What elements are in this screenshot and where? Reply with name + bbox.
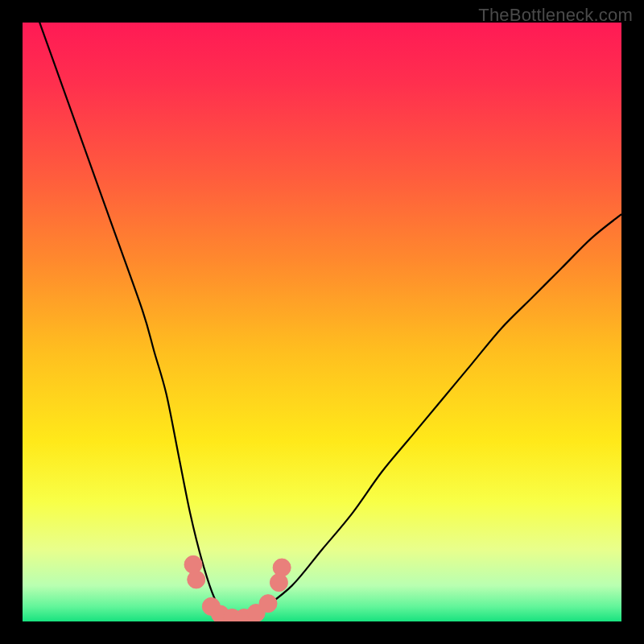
curve-marker <box>184 555 202 573</box>
bottleneck-chart <box>23 23 621 621</box>
curve-marker <box>273 559 291 576</box>
chart-frame: TheBottleneck.com <box>0 0 644 644</box>
curve-marker <box>270 574 287 592</box>
curve-marker <box>259 595 277 613</box>
curve-marker <box>188 571 205 588</box>
gradient-background <box>23 23 621 621</box>
plot-area <box>23 23 621 621</box>
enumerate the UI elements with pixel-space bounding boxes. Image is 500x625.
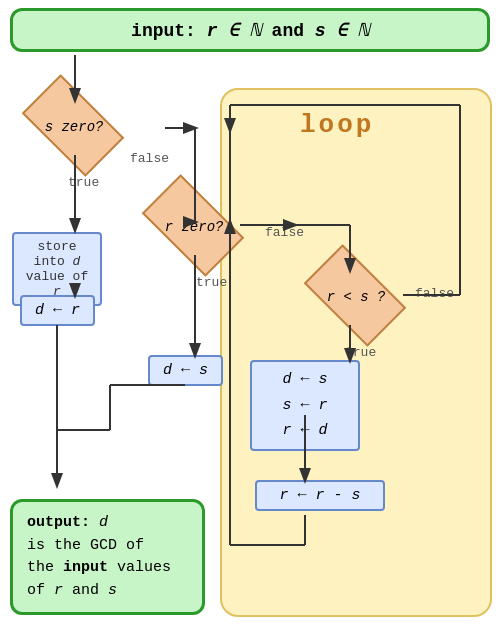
box-r-minus-s: r ← r - s [255,480,385,511]
store-text-into: into d [34,254,81,269]
label-true-r-lt-s: true [345,345,376,360]
flowchart: input: r ∈ ℕ r ∈ ℕ and s ∈ ℕ and s ∈ ℕ l… [0,0,500,625]
output-text-1: is the GCD of [27,537,144,554]
store-text-store: store [37,239,76,254]
s-zero-label: s zero? [29,119,119,135]
output-text-3: of r and s [27,582,117,599]
r-zero-label: r zero? [149,219,239,235]
d-arrow-r-text: d [35,302,44,319]
box-d-arrow-r: d ← r [20,295,95,326]
s-text-1: s [199,362,208,379]
input-expr: r ∈ ℕ [207,21,272,41]
label-false-r-lt-s: false [415,286,454,301]
label-false-s-zero: false [130,151,169,166]
label-true-s-zero: true [68,175,99,190]
input-box: input: r ∈ ℕ r ∈ ℕ and s ∈ ℕ and s ∈ ℕ [10,8,490,52]
r-text-1: r [71,302,80,319]
label-false-r-zero: false [265,225,304,240]
box-d-arrow-s: d ← s [148,355,223,386]
store-text-val: value [26,269,65,284]
box-swap: d ← s s ← r r ← d [250,360,360,451]
output-d: d [99,514,108,531]
d-arrow-s-text: d [163,362,172,379]
and-word: and [272,21,315,41]
input-label: input: [131,21,196,41]
output-text-2: the input values [27,559,171,576]
diamond-s-zero: s zero? [22,74,125,177]
r-lt-s-label: r < s ? [311,289,401,305]
s-expr: s ∈ ℕ [315,21,369,41]
output-label: output: [27,514,99,531]
loop-label: loop [300,110,374,140]
output-box: output: d is the GCD of the input values… [10,499,205,615]
label-true-r-zero: true [196,275,227,290]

- **Problem to work on**: Using the entries above, return each line in which the word "expr" occurs.

- **Task response**:
input-expr: r ∈ ℕ [207,21,272,41]
s-expr: s ∈ ℕ [315,21,369,41]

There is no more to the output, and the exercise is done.